Records for the task
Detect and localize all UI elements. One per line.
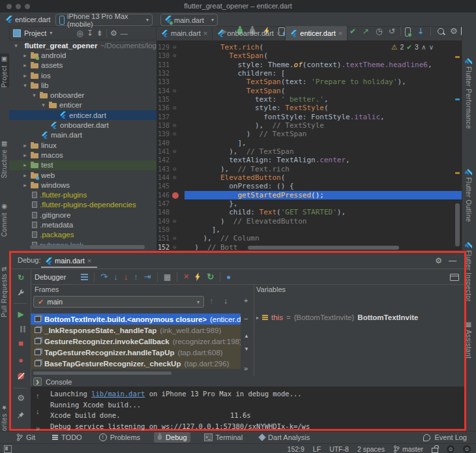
tree-collapse-icon[interactable]: ▸ (22, 52, 28, 59)
console-header[interactable]: ❯ Console (33, 377, 72, 386)
tree-item-.flutter-plugins[interactable]: .flutter-plugins (9, 190, 156, 199)
code-line-145[interactable]: 145 onPressed: () { (156, 182, 462, 190)
code-line-141[interactable]: 141⊖ ), // TextSpan (156, 147, 462, 156)
stack-frame-3[interactable]: TapGestureRecognizer.handleTapUp(tap.dar… (31, 347, 241, 358)
move-up-button[interactable]: ▲ (244, 333, 249, 339)
editor-tab-enticer.dart[interactable]: enticer.dart× (286, 26, 348, 40)
toolbar-item-debug[interactable]: Debug (154, 432, 190, 443)
expand-icon[interactable]: ▸ (256, 315, 259, 321)
collapse-all-button[interactable]: ↧ (87, 29, 93, 38)
code-line-142[interactable]: 142 textAlign: TextAlign.center, (156, 156, 462, 164)
run-config-selector[interactable]: main.dart ▾ (160, 14, 218, 26)
stripe-mark-0[interactable] (455, 56, 460, 58)
tree-item-.gitignore[interactable]: .gitignore (9, 210, 156, 220)
hide-panel-button[interactable]: — (121, 29, 128, 37)
tree-item-onboarder[interactable]: ▾onboarder (9, 90, 156, 100)
tree-collapse-icon[interactable]: ▸ (22, 72, 28, 79)
git-branch-widget[interactable]: master (393, 445, 423, 453)
tree-collapse-icon[interactable]: ▸ (22, 182, 28, 188)
tree-collapse-icon[interactable]: ▸ (22, 62, 28, 68)
line-number[interactable]: 131 (156, 61, 170, 69)
code-line-150[interactable]: 150 ], (156, 226, 462, 234)
tree-item-.packages[interactable]: .packages (9, 230, 156, 240)
line-number[interactable]: 130 (156, 51, 170, 60)
stop-debug-button[interactable]: ■ (16, 338, 25, 348)
tool-window-toggle-icon[interactable] (4, 445, 12, 453)
tree-expand-icon[interactable]: ▾ (31, 92, 37, 98)
drop-frame-button[interactable]: ✕ (183, 272, 189, 281)
code-line-137[interactable]: 137 fontStyle: FontStyle.italic, (156, 113, 462, 121)
line-number[interactable]: 140 (156, 139, 170, 147)
line-number[interactable]: 144 (156, 173, 170, 182)
breadcrumb[interactable]: enticer.dart (5, 14, 50, 25)
tree-item-.metadata[interactable]: .metadata (9, 220, 156, 229)
line-number[interactable]: 149 (156, 217, 170, 226)
tree-item-main.dart[interactable]: main.dart (9, 130, 156, 140)
readonly-lock-icon[interactable] (432, 448, 438, 453)
tree-item-web[interactable]: ▸web (9, 170, 156, 180)
line-separator[interactable]: LF (313, 445, 321, 453)
tab-debugger[interactable]: Debugger (35, 273, 66, 281)
code-line-147[interactable]: 147 }, (156, 199, 462, 208)
code-line-149[interactable]: 149⊖ ) // ElevatedButton (156, 217, 462, 226)
fold-icon[interactable]: ⊖ (173, 165, 176, 173)
thread-selector[interactable]: ✔ main ▾ (33, 296, 204, 308)
sidebar-item-structure[interactable]: Structure▦ (1, 140, 8, 179)
line-number[interactable]: 139 (156, 130, 170, 138)
code-line-136[interactable]: 136⊖ style: TextStyle( (156, 104, 462, 112)
tree-item-macos[interactable]: ▸macos (9, 150, 156, 160)
tree-item-.flutter-plugins-dependencies[interactable]: .flutter-plugins-dependencies (9, 200, 156, 210)
stripe-mark-2[interactable] (455, 172, 460, 174)
devtools-icon[interactable]: ● (226, 272, 231, 282)
code-line-140[interactable]: 140 ], (156, 139, 462, 147)
project-view-title[interactable]: Project (24, 29, 46, 37)
smiley-icon[interactable]: ☺ (447, 445, 454, 453)
toolbar-item-todo[interactable]: TODO (49, 432, 85, 443)
line-number[interactable]: 146 (156, 191, 170, 199)
edit-configuration-button[interactable] (16, 289, 25, 299)
layout-settings-icon[interactable] (450, 274, 459, 281)
tab-close-icon[interactable]: × (276, 29, 280, 37)
tree-item-assets[interactable]: ▸assets (9, 61, 156, 70)
code-line-129[interactable]: 129⊖ Text.rich( (156, 43, 462, 51)
tree-horizontal-scrollbar[interactable] (30, 245, 145, 249)
tree-collapse-icon[interactable]: ▸ (22, 162, 28, 168)
debug-gear-button[interactable]: ⚙ (16, 393, 25, 403)
code-editor[interactable]: ⚠ 2 ✔ 3 ∧ ∨ 129⊖ Text.rich(130⊖ TextSpan… (156, 40, 462, 250)
step-into-button[interactable]: ↓ (113, 272, 118, 282)
step-over-button[interactable]: ↷ (100, 272, 108, 282)
file-encoding[interactable]: UTF-8 (329, 445, 349, 453)
code-line-143[interactable]: 143⊖ ), // Text.rich (156, 165, 462, 173)
scroll-up-button[interactable]: ↑ (36, 392, 40, 400)
code-line-146[interactable]: 146 getStartedPressed(); (156, 191, 462, 199)
code-line-131[interactable]: 131 style: Theme.of(context).textTheme.h… (156, 61, 462, 69)
fold-icon[interactable]: ⊖ (173, 104, 176, 112)
code-line-144[interactable]: 144⊖ ElevatedButton( (156, 173, 462, 182)
pause-button[interactable] (16, 325, 25, 334)
stack-frame-4[interactable]: BaseTapGestureRecognizer._checkUp(tap.da… (31, 358, 241, 369)
chevron-down-icon[interactable]: ▾ (50, 30, 52, 36)
fold-icon[interactable]: ⊖ (173, 173, 176, 182)
tree-collapse-icon[interactable]: ▸ (22, 152, 28, 158)
toolbar-item-terminal[interactable]: >_Terminal (201, 432, 246, 443)
indent-style[interactable]: 2 spaces (357, 445, 385, 453)
code-line-148[interactable]: 148 child: Text('GET STARTED'), (156, 208, 462, 216)
tree-item-enticer[interactable]: ▾enticer (9, 100, 156, 110)
tree-item-lib[interactable]: ▾lib (9, 80, 156, 90)
line-number[interactable]: 148 (156, 208, 170, 216)
tree-collapse-icon[interactable]: ▸ (22, 142, 28, 149)
tree-expand-icon[interactable]: ▾ (40, 102, 46, 108)
fold-icon[interactable]: ⊖ (173, 243, 176, 250)
line-number[interactable]: 141 (156, 147, 170, 156)
console-link[interactable]: lib/main.dart (91, 390, 145, 398)
tree-item-windows[interactable]: ▸windows (9, 180, 156, 190)
tree-item-enticer.dart[interactable]: enticer.dart (9, 110, 156, 120)
step-out-button[interactable]: ↑ (134, 272, 138, 282)
line-number[interactable]: 142 (156, 156, 170, 164)
line-number[interactable]: 145 (156, 182, 170, 190)
line-number[interactable]: 138 (156, 121, 170, 130)
code-line-139[interactable]: 139⊖ ) // TextSpan (156, 130, 462, 138)
tab-close-icon[interactable]: × (338, 29, 342, 37)
sidebar-item-pull-requests[interactable]: Pull Requests⇅ (1, 266, 8, 317)
line-number[interactable]: 151 (156, 234, 170, 242)
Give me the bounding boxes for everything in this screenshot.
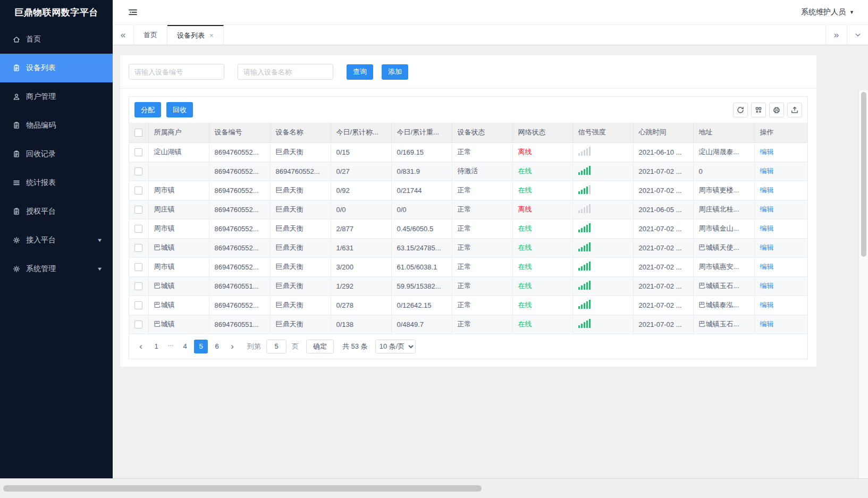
page-button-1[interactable]: 1 bbox=[149, 340, 163, 353]
signal-strength-icon bbox=[578, 242, 591, 251]
row-checkbox[interactable] bbox=[134, 320, 142, 328]
gear-icon bbox=[12, 265, 21, 274]
device-no-input[interactable] bbox=[129, 64, 224, 80]
vertical-scrollbar[interactable] bbox=[858, 90, 868, 498]
main-area: 系统维护人员 ▼ « 首页设备列表× » 查询 添加 bbox=[113, 0, 868, 478]
tabs: 首页设备列表× bbox=[134, 25, 224, 45]
columns-button[interactable] bbox=[751, 103, 766, 117]
next-page-button[interactable]: › bbox=[226, 340, 239, 353]
edit-link[interactable]: 编辑 bbox=[760, 243, 774, 251]
signal-strength-icon bbox=[578, 319, 591, 328]
edit-link[interactable]: 编辑 bbox=[760, 224, 774, 232]
horizontal-scrollbar-thumb[interactable] bbox=[3, 485, 482, 492]
tab-home[interactable]: 首页 bbox=[134, 25, 167, 45]
total-count: 共 53 条 bbox=[342, 342, 368, 351]
page-size-select[interactable]: 10 条/页 bbox=[375, 340, 416, 353]
row-checkbox[interactable] bbox=[134, 206, 142, 214]
horizontal-scrollbar[interactable] bbox=[0, 478, 868, 498]
sidebar-item-label: 物品编码 bbox=[26, 121, 56, 130]
filter-row: 查询 添加 bbox=[120, 55, 816, 89]
row-checkbox[interactable] bbox=[134, 225, 142, 233]
tabs-scroll-right-button[interactable]: » bbox=[825, 25, 847, 45]
row-checkbox[interactable] bbox=[134, 187, 142, 195]
cell-device-status: 正常 bbox=[452, 142, 512, 162]
cell-network-status: 在线 bbox=[512, 296, 572, 315]
sidebar-item-device-list[interactable]: 设备列表 bbox=[0, 54, 113, 82]
tabs-scroll-left-button[interactable]: « bbox=[113, 25, 134, 45]
sidebar-item-system-management[interactable]: 系统管理▼ bbox=[0, 255, 113, 283]
vertical-scrollbar-thumb[interactable] bbox=[861, 92, 866, 257]
cell-device-status: 待激活 bbox=[452, 162, 512, 181]
cell-heartbeat: 2021-07-02 ... bbox=[633, 238, 693, 257]
prev-page-button[interactable]: ‹ bbox=[134, 340, 147, 353]
columns-icon bbox=[754, 106, 763, 114]
row-checkbox[interactable] bbox=[134, 301, 142, 309]
edit-link[interactable]: 编辑 bbox=[760, 186, 774, 194]
cell-device-name: 8694760552... bbox=[270, 162, 331, 181]
cell-today-count: 1/631 bbox=[331, 238, 391, 257]
menu-fold-icon[interactable] bbox=[128, 7, 138, 18]
page-button-6[interactable]: 6 bbox=[210, 340, 224, 353]
row-checkbox[interactable] bbox=[134, 167, 142, 175]
row-checkbox[interactable] bbox=[134, 244, 142, 252]
pagination: ‹ 1...456 › 到第 页 确定 共 53 条 10 条/页 bbox=[129, 334, 807, 359]
recycle-button[interactable]: 回收 bbox=[166, 102, 193, 117]
edit-link[interactable]: 编辑 bbox=[760, 263, 774, 271]
device-name-input[interactable] bbox=[238, 64, 333, 80]
cell-merchant: 巴城镇 bbox=[148, 315, 209, 334]
tab-device-list[interactable]: 设备列表× bbox=[167, 25, 224, 45]
row-checkbox[interactable] bbox=[134, 282, 142, 290]
column-header: 设备状态 bbox=[452, 123, 512, 142]
sidebar-item-authorization-platform[interactable]: 授权平台 bbox=[0, 197, 113, 226]
cell-merchant: 周庄镇 bbox=[148, 200, 209, 219]
cell-action: 编辑 bbox=[754, 181, 807, 200]
refresh-button[interactable] bbox=[733, 103, 748, 117]
edit-link[interactable]: 编辑 bbox=[760, 282, 774, 290]
page-button-4[interactable]: 4 bbox=[178, 340, 192, 353]
cell-device-no: 8694760552... bbox=[209, 296, 270, 315]
cell-device-no: 8694760552... bbox=[209, 142, 270, 162]
edit-link[interactable]: 编辑 bbox=[760, 167, 774, 175]
table-row: 周市镇8694760552...巨鼎天衡2/8770.45/6050.5正常在线… bbox=[129, 219, 807, 238]
sidebar-item-statistics-report[interactable]: 统计报表 bbox=[0, 168, 113, 197]
cell-network-status: 离线 bbox=[512, 142, 572, 162]
sidebar-item-home[interactable]: 首页 bbox=[0, 25, 113, 54]
user-icon bbox=[12, 92, 21, 102]
assign-button[interactable]: 分配 bbox=[134, 102, 161, 117]
cell-heartbeat: 2021-07-02 ... bbox=[633, 181, 693, 200]
cell-device-no: 8694760552... bbox=[209, 162, 270, 181]
page-button-5[interactable]: 5 bbox=[194, 340, 208, 353]
tabs-menu-button[interactable] bbox=[847, 25, 868, 45]
sidebar-item-item-code[interactable]: 物品编码 bbox=[0, 111, 113, 140]
select-all-checkbox[interactable] bbox=[134, 129, 142, 137]
device-list-panel: 查询 添加 分配 回收 所属商户设备编号设备名称今日/累计称...今日/累计重.… bbox=[120, 55, 817, 367]
add-button[interactable]: 添加 bbox=[382, 64, 408, 80]
cell-today-weight: 0/4849.7 bbox=[391, 315, 452, 334]
cell-today-count: 3/200 bbox=[331, 257, 391, 276]
row-checkbox[interactable] bbox=[134, 263, 142, 271]
user-menu[interactable]: 系统维护人员 ▼ bbox=[801, 7, 854, 17]
edit-link[interactable]: 编辑 bbox=[760, 148, 774, 156]
home-icon bbox=[12, 35, 21, 44]
sidebar-item-recycle-records[interactable]: 回收记录 bbox=[0, 140, 113, 168]
edit-link[interactable]: 编辑 bbox=[760, 301, 774, 309]
cell-signal bbox=[572, 181, 633, 200]
print-button[interactable] bbox=[769, 103, 784, 117]
cell-action: 编辑 bbox=[754, 219, 807, 238]
column-header: 设备名称 bbox=[270, 123, 331, 142]
row-checkbox[interactable] bbox=[134, 148, 142, 156]
column-header: 设备编号 bbox=[209, 123, 270, 142]
sidebar-item-merchant-management[interactable]: 商户管理 bbox=[0, 82, 113, 111]
edit-link[interactable]: 编辑 bbox=[760, 320, 774, 328]
signal-strength-icon bbox=[578, 204, 591, 213]
sidebar-item-access-platform[interactable]: 接入平台▼ bbox=[0, 226, 113, 255]
edit-link[interactable]: 编辑 bbox=[760, 205, 774, 213]
column-header: 地址 bbox=[693, 123, 754, 142]
confirm-page-button[interactable]: 确定 bbox=[306, 340, 334, 353]
close-icon[interactable]: × bbox=[209, 32, 214, 39]
search-button[interactable]: 查询 bbox=[347, 64, 373, 80]
page-jump-input[interactable] bbox=[266, 340, 286, 353]
cell-device-name: 巨鼎天衡 bbox=[270, 315, 331, 334]
cell-signal bbox=[572, 219, 633, 238]
export-button[interactable] bbox=[787, 103, 802, 117]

Your task
Go through the listing, and whenever a line contains the string "plugins", copy that line.

Written response
tree-item-.flutter-plugins[interactable]: .flutter-plugins (9, 190, 156, 199)
tree-item-.flutter-plugins-dependencies[interactable]: .flutter-plugins-dependencies (9, 200, 156, 210)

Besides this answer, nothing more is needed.